Having built RAG pipelines, I can tell you the default posture is usually: index everything, retrieve based on similarity, serve results to whoever asks. Tenant isolation? Maybe. Access control on document retrieval? Rarely at the vector store level. Audit logging on what was retrieved and served? Almost never.

The attacks here are real: embedding inversion to reconstruct original documents from vectors, cross-tenant leakage in multi-tenant deployments, and poisoned documents injected into the knowledge base to manipulate retrieval results. That last one is particularly nasty - an attacker publishes content that’s semantically similar to common queries, and your RAG pipeline starts retrieving it alongside legitimate sources.

If you’re running RAG in production, audit your vector store’s access model. Not tomorrow. Now.

Sensitive Information Disclosure (LLM02)

This jumped from #6 to #2. The reason is simple - LLMs now touch way more data than they did two years ago. RAG pipelines pull from internal knowledge bases. Fine-tuning uses proprietary datasets. Agents query databases directly. The model doesn’t “know” what’s confidential. It generates the most likely next token, and sometimes that token is someone’s API key.

The mitigation isn’t exciting but it’s essential: sanitize data before it enters the pipeline, enforce access controls at the retrieval layer not the model layer, and monitor outputs for sensitive patterns.

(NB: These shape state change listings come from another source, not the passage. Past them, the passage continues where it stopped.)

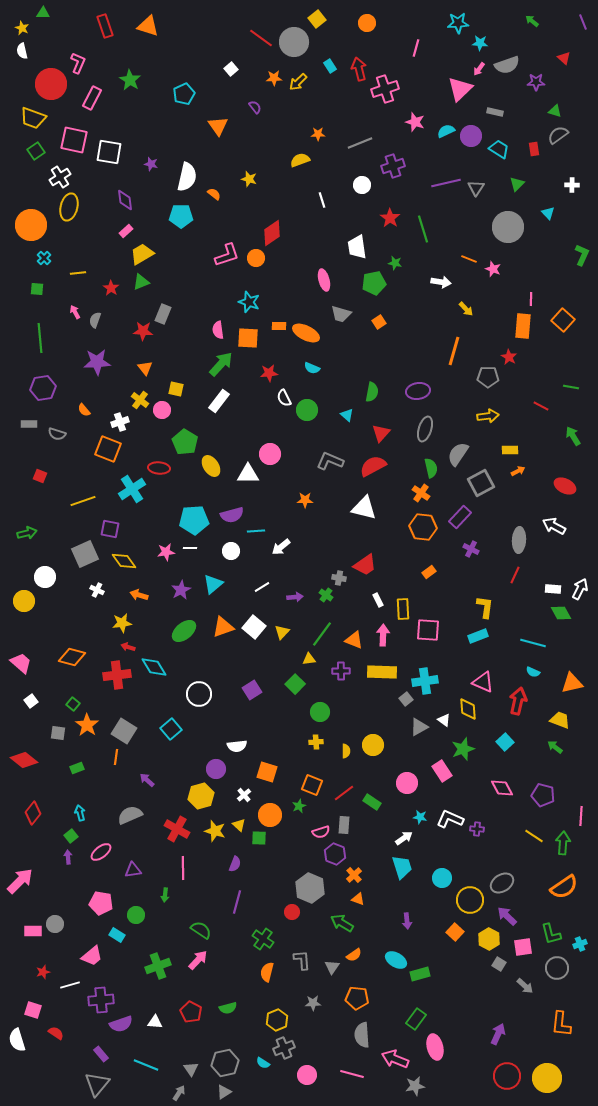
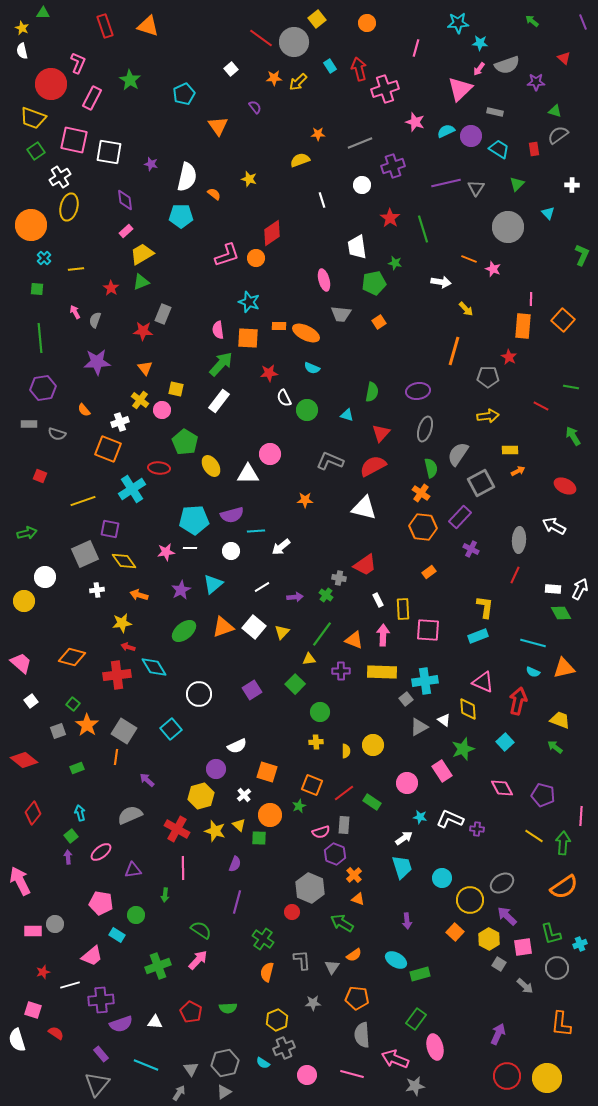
yellow line at (78, 273): moved 2 px left, 4 px up
gray trapezoid at (341, 314): rotated 10 degrees counterclockwise
cyan triangle at (347, 415): rotated 24 degrees counterclockwise
white cross at (97, 590): rotated 32 degrees counterclockwise
orange triangle at (572, 683): moved 8 px left, 15 px up
gray square at (58, 733): moved 2 px up; rotated 28 degrees counterclockwise
white semicircle at (237, 746): rotated 18 degrees counterclockwise
pink arrow at (20, 881): rotated 72 degrees counterclockwise
green semicircle at (228, 1008): rotated 12 degrees clockwise
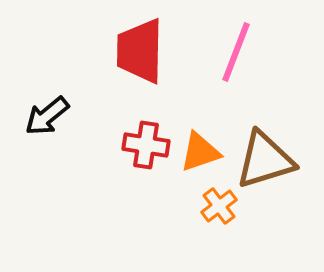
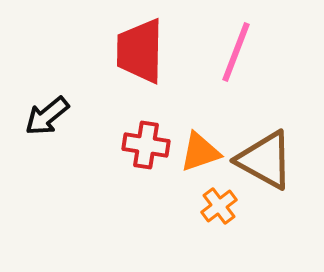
brown triangle: rotated 46 degrees clockwise
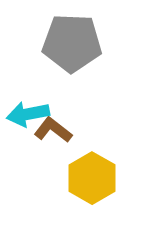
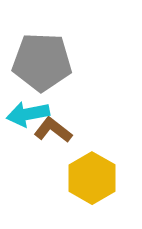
gray pentagon: moved 30 px left, 19 px down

If your RAG pipeline can retrieve a document, assume the model will quote it verbatim to anyone who asks the right question.

The ones that are old problems in new clothes

Supply Chain (LLM03)

Compromised npm packages but for AI. You download model weights from Hugging Face, use third-party APIs, fine-tune on datasets you didn’t curate. A model that aces your benchmarks can still contain a backdoor trigger that activates on specific inputs. OWASP recommends cryptographic signing and SBOM for your AI stack. The gap between that recommendation and what teams actually do is enormous.

Data and Model Poisoning (LLM04)

Used to be called “Training Data Poisoning.” The scope expanded because the pipeline expanded - poisoning can now happen during fine-tuning, embedding generation, or through compromised LoRA adapters. The most practical attack: an attacker publishes a blog post with false but plausible technical information, your RAG pipeline indexes it, and your internal AI assistant starts confidently repeating it to your engineers. No access to training infrastructure needed.

Misinformation (LLM09)

Hallucinations have always been an LLM problem. They made the Top 10 because the consequences caught up. A coding assistant hallucinated a package name, attackers registered the package with malware, developers installed it. Medical chatbots gave wrong diagnoses. Legal AI cited cases that don’t exist. The distinction: if a human reads the output and checks it, hallucination is annoying. If an automated system acts on it, hallucination is a vulnerability.

Unbounded Consumption (LLM10)

DDoS for the AI age. Someone floods your API with long inputs, triggers maximum-length responses, or hammers your endpoint from throwaway accounts. Your inference costs spike, legitimate users get throttled, you wake up to a bill you weren’t expecting. Rate limiting, token caps, per-user quotas. Standard ops.

What the 2025 list really tells us

The shift from 2023 to 2025 mirrors the shift in how we use LLMs. Chatbots had a small attack surface - text in, text out. Agents have tools, data access, autonomy, and persistent memory. Every capability is also an attack vector.

The other thing worth noticing: half this list is just traditional application security applied to LLM systems. Output validation, supply chain integrity, access control, resource management - these aren’t new concepts. The LLM-specific problems (prompt injection, system prompt leakage, embedding weaknesses) sit on top of fundamentals that have been understood for decades. Teams that skip the fundamentals because they’re focused on the “AI-specific” threats are building on sand.

The full OWASP Top 10 for LLM Applications 2025 is at genai.owasp.org.